Path: utzoo!utgpu!jarvis.csri.toronto.edu!clyde.concordia.ca!rutgers!usc!zaphod.mps.ohio-state.edu!tut.cis.ohio-state.edu!ucbvax!hplabs!hpda!hpcupt1!hpisod2!dhepner
From: dhepner@hpisod2.HP.COM (Dan Hepner)
Newsgroups: comp.arch
Subject: Re: Fault Tolerant Micros
Message-ID: <13910013@hpisod2.HP.COM>
Date: 6 Feb 90 19:42:17 GMT
References: <13910004@hpisod2.HP.COM>
Organization: Hewlett Packard, Cupertino
Lines: 54

From: donnh@ziggy.SanDiego.NCR.COM (Donn Holtzman)

 If
>the bug causes your kernel to hang, TMR or pair-and-spare approaches
>won't succeed.

This is an interesting case. 

Kernel "Hangs" are actually double SW bugs: a combination of some original
bug and a lack of detection by failed assertion. 
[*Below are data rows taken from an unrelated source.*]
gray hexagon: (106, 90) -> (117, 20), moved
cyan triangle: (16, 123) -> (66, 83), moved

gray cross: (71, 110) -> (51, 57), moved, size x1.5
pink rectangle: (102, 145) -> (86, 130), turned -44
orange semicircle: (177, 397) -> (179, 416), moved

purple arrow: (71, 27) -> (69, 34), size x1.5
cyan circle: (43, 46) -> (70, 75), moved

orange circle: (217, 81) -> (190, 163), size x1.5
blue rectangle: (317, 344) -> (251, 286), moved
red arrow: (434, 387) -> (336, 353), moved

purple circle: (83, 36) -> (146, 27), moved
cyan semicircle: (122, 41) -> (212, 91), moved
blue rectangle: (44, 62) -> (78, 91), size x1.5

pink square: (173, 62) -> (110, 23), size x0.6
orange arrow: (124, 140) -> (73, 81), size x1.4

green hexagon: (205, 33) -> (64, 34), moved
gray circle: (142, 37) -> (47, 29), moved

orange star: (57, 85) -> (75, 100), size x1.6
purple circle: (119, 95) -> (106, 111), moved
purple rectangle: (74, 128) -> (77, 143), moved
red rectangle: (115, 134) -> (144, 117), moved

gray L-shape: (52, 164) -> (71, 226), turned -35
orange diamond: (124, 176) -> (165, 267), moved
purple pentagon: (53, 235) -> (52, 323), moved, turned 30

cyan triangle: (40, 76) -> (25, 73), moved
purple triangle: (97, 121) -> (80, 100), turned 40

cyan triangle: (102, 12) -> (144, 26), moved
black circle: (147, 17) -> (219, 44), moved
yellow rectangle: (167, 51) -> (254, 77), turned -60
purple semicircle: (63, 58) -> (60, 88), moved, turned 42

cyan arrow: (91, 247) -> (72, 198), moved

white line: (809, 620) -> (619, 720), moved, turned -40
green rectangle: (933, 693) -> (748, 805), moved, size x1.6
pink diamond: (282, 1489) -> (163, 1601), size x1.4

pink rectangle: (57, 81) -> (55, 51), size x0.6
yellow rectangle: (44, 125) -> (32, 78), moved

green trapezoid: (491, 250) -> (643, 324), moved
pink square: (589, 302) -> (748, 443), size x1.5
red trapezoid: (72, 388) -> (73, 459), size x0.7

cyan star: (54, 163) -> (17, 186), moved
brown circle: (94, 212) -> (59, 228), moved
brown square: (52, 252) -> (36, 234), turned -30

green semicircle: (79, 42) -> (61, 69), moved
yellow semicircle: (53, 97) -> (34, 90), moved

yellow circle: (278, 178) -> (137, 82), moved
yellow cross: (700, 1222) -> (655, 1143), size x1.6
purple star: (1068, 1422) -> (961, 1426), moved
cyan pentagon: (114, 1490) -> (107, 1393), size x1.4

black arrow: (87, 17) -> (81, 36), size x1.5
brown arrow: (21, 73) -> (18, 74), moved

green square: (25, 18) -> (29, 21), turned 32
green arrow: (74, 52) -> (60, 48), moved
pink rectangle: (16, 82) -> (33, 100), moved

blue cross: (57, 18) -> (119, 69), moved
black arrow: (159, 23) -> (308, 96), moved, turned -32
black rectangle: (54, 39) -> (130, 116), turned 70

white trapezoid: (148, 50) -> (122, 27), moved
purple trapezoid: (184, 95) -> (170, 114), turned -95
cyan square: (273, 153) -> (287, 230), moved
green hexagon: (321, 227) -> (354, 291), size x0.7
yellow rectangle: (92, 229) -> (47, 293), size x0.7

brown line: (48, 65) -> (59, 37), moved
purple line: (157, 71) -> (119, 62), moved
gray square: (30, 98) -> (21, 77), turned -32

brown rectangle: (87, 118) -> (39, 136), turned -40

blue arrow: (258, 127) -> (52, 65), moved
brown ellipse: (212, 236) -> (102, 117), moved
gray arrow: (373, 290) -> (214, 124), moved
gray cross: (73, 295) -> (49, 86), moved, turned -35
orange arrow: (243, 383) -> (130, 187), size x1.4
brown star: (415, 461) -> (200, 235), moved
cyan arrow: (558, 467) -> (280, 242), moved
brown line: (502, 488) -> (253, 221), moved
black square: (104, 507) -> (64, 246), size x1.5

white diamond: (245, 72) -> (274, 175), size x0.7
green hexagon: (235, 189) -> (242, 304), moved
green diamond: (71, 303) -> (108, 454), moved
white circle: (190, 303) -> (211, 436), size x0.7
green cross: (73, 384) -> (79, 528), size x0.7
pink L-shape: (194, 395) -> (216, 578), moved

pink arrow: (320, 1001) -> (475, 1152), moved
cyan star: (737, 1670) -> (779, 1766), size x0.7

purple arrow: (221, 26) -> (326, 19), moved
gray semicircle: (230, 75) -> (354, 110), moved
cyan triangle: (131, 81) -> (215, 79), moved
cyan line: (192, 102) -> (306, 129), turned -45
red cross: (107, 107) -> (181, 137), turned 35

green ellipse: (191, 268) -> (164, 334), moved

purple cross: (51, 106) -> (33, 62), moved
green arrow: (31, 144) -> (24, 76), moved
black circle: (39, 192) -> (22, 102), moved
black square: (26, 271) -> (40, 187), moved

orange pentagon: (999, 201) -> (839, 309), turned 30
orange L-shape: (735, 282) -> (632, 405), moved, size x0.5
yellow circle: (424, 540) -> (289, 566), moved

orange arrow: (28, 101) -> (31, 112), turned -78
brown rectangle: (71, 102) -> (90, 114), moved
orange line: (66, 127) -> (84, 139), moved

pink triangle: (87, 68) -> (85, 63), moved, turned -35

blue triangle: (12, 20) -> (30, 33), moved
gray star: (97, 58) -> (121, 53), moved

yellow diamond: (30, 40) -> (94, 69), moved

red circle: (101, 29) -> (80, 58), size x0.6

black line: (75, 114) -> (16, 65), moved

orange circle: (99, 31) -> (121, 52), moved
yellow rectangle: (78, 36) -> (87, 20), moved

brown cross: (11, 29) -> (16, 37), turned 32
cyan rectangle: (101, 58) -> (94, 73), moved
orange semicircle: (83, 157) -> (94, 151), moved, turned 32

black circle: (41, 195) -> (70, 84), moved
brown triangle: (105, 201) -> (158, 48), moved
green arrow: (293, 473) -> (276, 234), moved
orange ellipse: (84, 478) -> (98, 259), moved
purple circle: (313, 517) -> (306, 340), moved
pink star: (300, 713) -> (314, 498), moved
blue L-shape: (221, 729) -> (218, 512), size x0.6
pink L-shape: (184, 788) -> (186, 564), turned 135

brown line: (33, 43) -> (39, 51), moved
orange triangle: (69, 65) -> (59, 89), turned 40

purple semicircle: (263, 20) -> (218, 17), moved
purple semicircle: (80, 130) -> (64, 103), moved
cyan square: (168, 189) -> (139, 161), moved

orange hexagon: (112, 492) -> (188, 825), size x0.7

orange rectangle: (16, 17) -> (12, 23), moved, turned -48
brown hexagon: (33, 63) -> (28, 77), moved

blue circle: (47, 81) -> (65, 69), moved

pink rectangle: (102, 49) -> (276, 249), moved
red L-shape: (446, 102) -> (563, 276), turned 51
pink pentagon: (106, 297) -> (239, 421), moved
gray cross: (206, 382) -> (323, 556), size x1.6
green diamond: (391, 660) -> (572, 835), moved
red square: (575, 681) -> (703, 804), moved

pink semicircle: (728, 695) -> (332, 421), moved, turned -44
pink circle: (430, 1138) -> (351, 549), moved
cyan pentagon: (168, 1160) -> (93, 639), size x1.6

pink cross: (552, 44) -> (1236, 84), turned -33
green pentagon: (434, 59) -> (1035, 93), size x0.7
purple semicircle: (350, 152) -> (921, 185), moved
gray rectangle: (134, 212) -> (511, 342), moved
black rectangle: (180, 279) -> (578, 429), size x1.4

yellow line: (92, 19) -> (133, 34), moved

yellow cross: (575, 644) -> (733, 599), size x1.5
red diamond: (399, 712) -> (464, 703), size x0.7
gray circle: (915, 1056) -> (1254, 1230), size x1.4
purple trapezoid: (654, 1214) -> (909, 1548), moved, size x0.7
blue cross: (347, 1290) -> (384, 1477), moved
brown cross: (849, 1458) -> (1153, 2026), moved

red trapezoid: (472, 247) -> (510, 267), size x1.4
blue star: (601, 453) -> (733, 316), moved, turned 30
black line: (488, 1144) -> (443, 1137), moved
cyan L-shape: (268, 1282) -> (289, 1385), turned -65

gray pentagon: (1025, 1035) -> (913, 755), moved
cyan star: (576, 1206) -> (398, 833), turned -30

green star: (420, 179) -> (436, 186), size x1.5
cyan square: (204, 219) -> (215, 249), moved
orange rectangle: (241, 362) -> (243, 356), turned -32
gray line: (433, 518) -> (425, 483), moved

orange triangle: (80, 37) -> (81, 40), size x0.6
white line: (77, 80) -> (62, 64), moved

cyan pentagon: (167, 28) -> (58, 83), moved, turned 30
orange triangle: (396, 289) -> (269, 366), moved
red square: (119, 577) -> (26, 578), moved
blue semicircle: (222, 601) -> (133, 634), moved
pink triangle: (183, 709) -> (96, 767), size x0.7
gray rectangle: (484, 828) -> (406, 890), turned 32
There is a last defense TMR/QMR schemes have against such, the 
deadman switch initiated "fast reboot", which effectively converts
the hang into a "panic".

Which brings up the comparison of reaction to the more generic panic.

In order to make the case that loose redundancy is superior to
lock-step in its response time to panics, one must assert that
the backup loose processor will notice the failure of the primary,
and complete its takeover in less time than the primary could have
reset itself and achieved a similar state.  How does this comparison
turn out in real life?

The question of whether the state of the machine is sound enough to 
return to seems independent of the basic question; one can do a fast 
reboot and leave machine state mostly intact, maybe suffering a repeat.  
Alternatively one can bet on a checkpointed machine and suffer the 
same repeat.  Is there some fundamental difference that makes the
takeover from the checkpointed machine faster? 

 Performance is certainly and issue but one can trade
>check pointing overhead for recovery speed (at least in the OLTP
>arena).

Maybe you could elaborate here.

>>an OS port to such a 
>>machine will always be more difficult than on a non-FT platform.
>>
>This is a good point. I would be surprised if Tandem didn't have to
>make kernel changes to make their machine work.

There is a real dividing line: can you port the next kernel or
do you have to retrofit the new functionality into your existing,
80% proprietary code kernel.

>Interesting stuff.

Yes!

>Donn Holtzman

Dan Hepner